*PROBLEM REQUIREMENTS*
From the records below, copy each line that has the word "mekanda" in it.

↓↓↓

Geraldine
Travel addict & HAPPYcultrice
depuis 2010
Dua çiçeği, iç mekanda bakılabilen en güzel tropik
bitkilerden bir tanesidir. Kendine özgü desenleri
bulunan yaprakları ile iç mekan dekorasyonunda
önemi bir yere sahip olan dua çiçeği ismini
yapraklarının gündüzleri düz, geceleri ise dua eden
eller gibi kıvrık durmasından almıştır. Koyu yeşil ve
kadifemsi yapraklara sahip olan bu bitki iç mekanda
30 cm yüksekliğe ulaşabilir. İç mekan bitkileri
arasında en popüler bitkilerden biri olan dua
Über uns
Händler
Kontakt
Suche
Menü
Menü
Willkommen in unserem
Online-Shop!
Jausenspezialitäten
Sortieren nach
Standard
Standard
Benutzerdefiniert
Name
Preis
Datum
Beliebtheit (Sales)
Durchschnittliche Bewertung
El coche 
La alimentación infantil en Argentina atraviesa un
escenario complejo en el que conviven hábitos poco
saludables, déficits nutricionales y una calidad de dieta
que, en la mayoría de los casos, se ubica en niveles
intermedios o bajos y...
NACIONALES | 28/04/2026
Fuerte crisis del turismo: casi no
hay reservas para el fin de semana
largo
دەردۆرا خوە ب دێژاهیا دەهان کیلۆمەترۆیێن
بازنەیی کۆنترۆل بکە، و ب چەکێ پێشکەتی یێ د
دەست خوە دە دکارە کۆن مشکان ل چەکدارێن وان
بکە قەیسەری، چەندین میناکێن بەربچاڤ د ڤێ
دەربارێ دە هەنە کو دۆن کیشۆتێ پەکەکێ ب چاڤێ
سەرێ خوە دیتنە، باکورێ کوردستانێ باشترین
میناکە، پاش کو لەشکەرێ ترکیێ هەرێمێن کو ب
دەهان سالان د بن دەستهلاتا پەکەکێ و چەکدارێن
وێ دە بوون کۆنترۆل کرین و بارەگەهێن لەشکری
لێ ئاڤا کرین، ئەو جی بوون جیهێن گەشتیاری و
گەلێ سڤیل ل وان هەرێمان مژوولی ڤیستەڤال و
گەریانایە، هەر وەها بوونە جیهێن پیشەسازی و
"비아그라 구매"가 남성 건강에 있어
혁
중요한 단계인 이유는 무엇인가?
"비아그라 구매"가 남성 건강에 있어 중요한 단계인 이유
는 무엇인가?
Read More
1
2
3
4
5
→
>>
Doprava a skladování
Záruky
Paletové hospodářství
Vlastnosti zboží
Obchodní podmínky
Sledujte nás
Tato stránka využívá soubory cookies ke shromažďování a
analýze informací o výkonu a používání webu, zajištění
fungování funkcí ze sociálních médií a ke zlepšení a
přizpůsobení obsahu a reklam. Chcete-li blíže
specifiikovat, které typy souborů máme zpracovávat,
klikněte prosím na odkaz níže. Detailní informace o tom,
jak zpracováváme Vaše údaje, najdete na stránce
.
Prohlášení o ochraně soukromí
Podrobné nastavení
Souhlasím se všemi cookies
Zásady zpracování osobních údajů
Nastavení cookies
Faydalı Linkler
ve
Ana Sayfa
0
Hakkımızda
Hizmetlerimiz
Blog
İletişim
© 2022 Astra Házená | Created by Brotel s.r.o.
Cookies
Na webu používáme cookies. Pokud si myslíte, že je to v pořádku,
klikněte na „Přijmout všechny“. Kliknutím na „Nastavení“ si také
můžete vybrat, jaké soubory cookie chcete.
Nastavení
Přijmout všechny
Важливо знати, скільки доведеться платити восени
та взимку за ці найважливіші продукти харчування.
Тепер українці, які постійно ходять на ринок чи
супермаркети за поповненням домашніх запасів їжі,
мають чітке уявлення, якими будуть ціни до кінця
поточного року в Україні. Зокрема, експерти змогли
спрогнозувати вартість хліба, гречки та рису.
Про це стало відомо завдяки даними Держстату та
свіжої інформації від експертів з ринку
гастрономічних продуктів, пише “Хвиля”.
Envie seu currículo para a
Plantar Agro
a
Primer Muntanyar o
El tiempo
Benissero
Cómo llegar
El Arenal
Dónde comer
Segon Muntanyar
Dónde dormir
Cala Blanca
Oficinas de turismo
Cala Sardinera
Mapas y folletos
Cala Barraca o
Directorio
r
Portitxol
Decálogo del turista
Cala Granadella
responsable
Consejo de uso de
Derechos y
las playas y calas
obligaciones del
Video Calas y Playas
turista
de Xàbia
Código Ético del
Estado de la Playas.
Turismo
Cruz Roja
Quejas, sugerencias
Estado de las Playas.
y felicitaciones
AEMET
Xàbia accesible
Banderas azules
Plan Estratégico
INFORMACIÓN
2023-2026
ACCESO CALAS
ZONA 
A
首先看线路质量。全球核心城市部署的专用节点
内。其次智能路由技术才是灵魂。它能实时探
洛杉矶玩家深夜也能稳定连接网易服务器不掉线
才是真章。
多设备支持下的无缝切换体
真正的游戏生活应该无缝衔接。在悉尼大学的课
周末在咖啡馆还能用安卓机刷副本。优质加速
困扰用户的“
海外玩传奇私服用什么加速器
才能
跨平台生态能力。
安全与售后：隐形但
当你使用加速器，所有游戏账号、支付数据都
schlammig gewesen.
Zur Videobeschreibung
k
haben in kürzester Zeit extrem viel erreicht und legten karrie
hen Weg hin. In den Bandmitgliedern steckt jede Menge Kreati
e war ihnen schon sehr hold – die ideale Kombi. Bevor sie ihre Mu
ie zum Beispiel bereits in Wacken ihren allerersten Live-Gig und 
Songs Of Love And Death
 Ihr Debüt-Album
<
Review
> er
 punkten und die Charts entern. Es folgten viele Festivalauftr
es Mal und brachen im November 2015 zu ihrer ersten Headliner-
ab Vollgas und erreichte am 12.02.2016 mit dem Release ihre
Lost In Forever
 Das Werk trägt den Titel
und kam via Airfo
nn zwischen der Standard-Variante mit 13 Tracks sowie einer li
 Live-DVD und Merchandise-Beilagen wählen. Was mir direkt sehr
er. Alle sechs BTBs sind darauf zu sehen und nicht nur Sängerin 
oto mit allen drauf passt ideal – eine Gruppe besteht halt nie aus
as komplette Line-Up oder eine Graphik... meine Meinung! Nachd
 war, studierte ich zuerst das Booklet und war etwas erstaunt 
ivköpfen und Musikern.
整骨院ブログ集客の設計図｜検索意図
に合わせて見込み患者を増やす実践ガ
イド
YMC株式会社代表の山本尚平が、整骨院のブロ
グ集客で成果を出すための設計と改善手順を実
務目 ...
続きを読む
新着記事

↑↑↑

*EXERCISE SOLUTION*
Dua çiçeği, iç mekanda bakılabilen en güzel tropik
kadifemsi yapraklara sahip olan bu bitki iç mekanda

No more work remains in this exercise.